Repeat the records below exactly, line for line.

**** Data shown

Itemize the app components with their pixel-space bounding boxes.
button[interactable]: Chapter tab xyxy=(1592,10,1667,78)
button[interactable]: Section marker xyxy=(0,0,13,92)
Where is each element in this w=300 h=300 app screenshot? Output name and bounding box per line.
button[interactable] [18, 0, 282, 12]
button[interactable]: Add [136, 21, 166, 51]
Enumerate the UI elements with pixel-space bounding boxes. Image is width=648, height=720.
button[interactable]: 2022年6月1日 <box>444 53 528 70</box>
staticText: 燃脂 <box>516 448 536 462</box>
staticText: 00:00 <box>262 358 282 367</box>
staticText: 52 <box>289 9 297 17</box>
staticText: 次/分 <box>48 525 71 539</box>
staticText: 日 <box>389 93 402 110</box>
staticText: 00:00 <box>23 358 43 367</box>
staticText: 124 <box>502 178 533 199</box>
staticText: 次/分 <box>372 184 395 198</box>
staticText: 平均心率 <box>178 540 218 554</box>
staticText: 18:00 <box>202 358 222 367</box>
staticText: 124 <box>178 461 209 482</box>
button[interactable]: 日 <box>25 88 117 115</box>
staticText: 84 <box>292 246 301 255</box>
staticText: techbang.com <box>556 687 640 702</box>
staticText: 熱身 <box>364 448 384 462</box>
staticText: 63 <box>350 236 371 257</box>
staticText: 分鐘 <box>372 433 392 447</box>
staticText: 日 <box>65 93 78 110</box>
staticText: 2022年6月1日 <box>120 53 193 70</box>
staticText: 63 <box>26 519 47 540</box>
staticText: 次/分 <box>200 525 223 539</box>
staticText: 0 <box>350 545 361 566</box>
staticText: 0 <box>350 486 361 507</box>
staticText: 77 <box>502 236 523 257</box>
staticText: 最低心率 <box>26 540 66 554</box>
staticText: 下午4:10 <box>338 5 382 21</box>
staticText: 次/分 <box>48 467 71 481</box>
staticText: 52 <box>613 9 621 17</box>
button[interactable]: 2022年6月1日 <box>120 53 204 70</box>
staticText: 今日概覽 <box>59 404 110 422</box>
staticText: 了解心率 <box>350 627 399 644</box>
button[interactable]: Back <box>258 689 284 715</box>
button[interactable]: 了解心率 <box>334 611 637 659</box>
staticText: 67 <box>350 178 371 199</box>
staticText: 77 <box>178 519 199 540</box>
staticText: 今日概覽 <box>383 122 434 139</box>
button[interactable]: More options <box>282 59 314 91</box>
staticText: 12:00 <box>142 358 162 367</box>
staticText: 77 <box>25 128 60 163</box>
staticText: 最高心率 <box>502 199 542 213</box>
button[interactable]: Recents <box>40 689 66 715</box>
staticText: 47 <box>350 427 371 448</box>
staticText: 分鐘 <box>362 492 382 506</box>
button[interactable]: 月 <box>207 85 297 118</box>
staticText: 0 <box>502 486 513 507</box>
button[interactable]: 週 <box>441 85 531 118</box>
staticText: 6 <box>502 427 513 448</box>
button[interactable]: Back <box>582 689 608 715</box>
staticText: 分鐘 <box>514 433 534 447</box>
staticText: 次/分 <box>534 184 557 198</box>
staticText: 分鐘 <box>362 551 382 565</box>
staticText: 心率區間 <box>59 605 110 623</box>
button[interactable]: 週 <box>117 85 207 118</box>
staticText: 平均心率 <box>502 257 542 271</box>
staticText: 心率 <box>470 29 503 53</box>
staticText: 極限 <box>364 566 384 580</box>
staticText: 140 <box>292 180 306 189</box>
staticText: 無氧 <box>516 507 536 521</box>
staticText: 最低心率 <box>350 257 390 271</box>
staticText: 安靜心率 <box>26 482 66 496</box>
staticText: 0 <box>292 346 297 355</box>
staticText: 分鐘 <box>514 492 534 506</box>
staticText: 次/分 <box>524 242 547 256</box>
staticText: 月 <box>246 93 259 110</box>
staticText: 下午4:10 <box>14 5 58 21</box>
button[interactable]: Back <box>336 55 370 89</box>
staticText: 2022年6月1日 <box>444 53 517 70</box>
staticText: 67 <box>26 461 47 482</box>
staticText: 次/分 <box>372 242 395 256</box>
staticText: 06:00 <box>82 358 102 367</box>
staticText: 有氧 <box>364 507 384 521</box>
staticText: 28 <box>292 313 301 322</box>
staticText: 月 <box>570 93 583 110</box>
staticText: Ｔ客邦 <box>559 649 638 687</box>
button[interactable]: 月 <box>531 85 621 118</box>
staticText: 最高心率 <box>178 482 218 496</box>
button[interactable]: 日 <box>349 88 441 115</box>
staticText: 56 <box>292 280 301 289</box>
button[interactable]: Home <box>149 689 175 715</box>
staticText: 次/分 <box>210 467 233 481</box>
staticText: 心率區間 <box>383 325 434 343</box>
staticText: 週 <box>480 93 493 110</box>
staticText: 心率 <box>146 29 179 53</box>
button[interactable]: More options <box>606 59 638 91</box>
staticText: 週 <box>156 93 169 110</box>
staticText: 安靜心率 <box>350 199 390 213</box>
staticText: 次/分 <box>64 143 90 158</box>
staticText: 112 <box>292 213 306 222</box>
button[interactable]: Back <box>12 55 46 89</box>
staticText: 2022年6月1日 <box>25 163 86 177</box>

********

=== Exercise response ===
Itemize the app components with their pixel-space bounding boxes.
button[interactable]: Chapter tab xyxy=(1592,10,1667,78)
button[interactable]: Section marker xyxy=(0,0,13,92)
Where is each element in this w=300 h=300 app screenshot? Output name and bounding box per line.
button[interactable] [18, 0, 282, 12]
button[interactable]: Add [136, 21, 166, 51]
Enumerate the UI elements with pixel-space bounding boxes. Image is width=648, height=720.
button[interactable]: 2022年6月1日 <box>444 53 528 70</box>
staticText: 燃脂 <box>516 448 536 462</box>
staticText: 00:00 <box>262 358 282 367</box>
staticText: 52 <box>289 9 297 17</box>
staticText: 次/分 <box>48 525 71 539</box>
staticText: 日 <box>389 93 402 110</box>
staticText: 00:00 <box>23 358 43 367</box>
staticText: 124 <box>502 178 533 199</box>
staticText: 次/分 <box>372 184 395 198</box>
staticText: 平均心率 <box>178 540 218 554</box>
staticText: 18:00 <box>202 358 222 367</box>
staticText: 124 <box>178 461 209 482</box>
button[interactable]: 日 <box>25 88 117 115</box>
staticText: 84 <box>292 246 301 255</box>
staticText: techbang.com <box>556 687 640 702</box>
staticText: 熱身 <box>364 448 384 462</box>
staticText: 63 <box>350 236 371 257</box>
staticText: 分鐘 <box>372 433 392 447</box>
staticText: 日 <box>65 93 78 110</box>
staticText: 2022年6月1日 <box>120 53 193 70</box>
staticText: 63 <box>26 519 47 540</box>
staticText: 次/分 <box>200 525 223 539</box>
staticText: 0 <box>350 545 361 566</box>
staticText: 0 <box>350 486 361 507</box>
staticText: 77 <box>502 236 523 257</box>
staticText: 最低心率 <box>26 540 66 554</box>
staticText: 下午4:10 <box>338 5 382 21</box>
staticText: 次/分 <box>48 467 71 481</box>
staticText: 52 <box>613 9 621 17</box>
button[interactable]: 2022年6月1日 <box>120 53 204 70</box>
staticText: 今日概覽 <box>59 404 110 422</box>
staticText: 了解心率 <box>350 627 399 644</box>
button[interactable]: Back <box>258 689 284 715</box>
button[interactable]: 了解心率 <box>334 611 637 659</box>
staticText: 67 <box>350 178 371 199</box>
staticText: 77 <box>178 519 199 540</box>
staticText: 今日概覽 <box>383 122 434 139</box>
button[interactable]: More options <box>282 59 314 91</box>
staticText: 12:00 <box>142 358 162 367</box>
staticText: 77 <box>25 128 60 163</box>
staticText: 最高心率 <box>502 199 542 213</box>
button[interactable]: Recents <box>40 689 66 715</box>
staticText: 47 <box>350 427 371 448</box>
staticText: 分鐘 <box>362 492 382 506</box>
button[interactable]: 月 <box>207 85 297 118</box>
staticText: 0 <box>502 486 513 507</box>
button[interactable]: 週 <box>441 85 531 118</box>
staticText: 6 <box>502 427 513 448</box>
button[interactable]: Back <box>582 689 608 715</box>
staticText: 分鐘 <box>514 433 534 447</box>
staticText: 次/分 <box>534 184 557 198</box>
staticText: 分鐘 <box>362 551 382 565</box>
staticText: 心率區間 <box>59 605 110 623</box>
button[interactable]: 週 <box>117 85 207 118</box>
staticText: 平均心率 <box>502 257 542 271</box>
staticText: 心率 <box>470 29 503 53</box>
staticText: 極限 <box>364 566 384 580</box>
staticText: 140 <box>292 180 306 189</box>
staticText: 無氧 <box>516 507 536 521</box>
staticText: 最低心率 <box>350 257 390 271</box>
staticText: 安靜心率 <box>26 482 66 496</box>
staticText: 0 <box>292 346 297 355</box>
staticText: 分鐘 <box>514 492 534 506</box>
staticText: 次/分 <box>524 242 547 256</box>
staticText: 月 <box>246 93 259 110</box>
staticText: 下午4:10 <box>14 5 58 21</box>
button[interactable]: Back <box>336 55 370 89</box>
staticText: 2022年6月1日 <box>444 53 517 70</box>
staticText: 67 <box>26 461 47 482</box>
staticText: 次/分 <box>372 242 395 256</box>
staticText: 06:00 <box>82 358 102 367</box>
staticText: 有氧 <box>364 507 384 521</box>
staticText: 28 <box>292 313 301 322</box>
staticText: 月 <box>570 93 583 110</box>
staticText: Ｔ客邦 <box>559 649 638 687</box>
button[interactable]: 月 <box>531 85 621 118</box>
staticText: 最高心率 <box>178 482 218 496</box>
button[interactable]: 日 <box>349 88 441 115</box>
staticText: 56 <box>292 280 301 289</box>
button[interactable]: Home <box>149 689 175 715</box>
staticText: 次/分 <box>210 467 233 481</box>
staticText: 心率區間 <box>383 325 434 343</box>
staticText: 週 <box>480 93 493 110</box>
staticText: 心率 <box>146 29 179 53</box>
button[interactable]: More options <box>606 59 638 91</box>
staticText: 週 <box>156 93 169 110</box>
staticText: 安靜心率 <box>350 199 390 213</box>
staticText: 次/分 <box>64 143 90 158</box>
staticText: 112 <box>292 213 306 222</box>
button[interactable]: Back <box>12 55 46 89</box>
staticText: 2022年6月1日 <box>25 163 86 177</box>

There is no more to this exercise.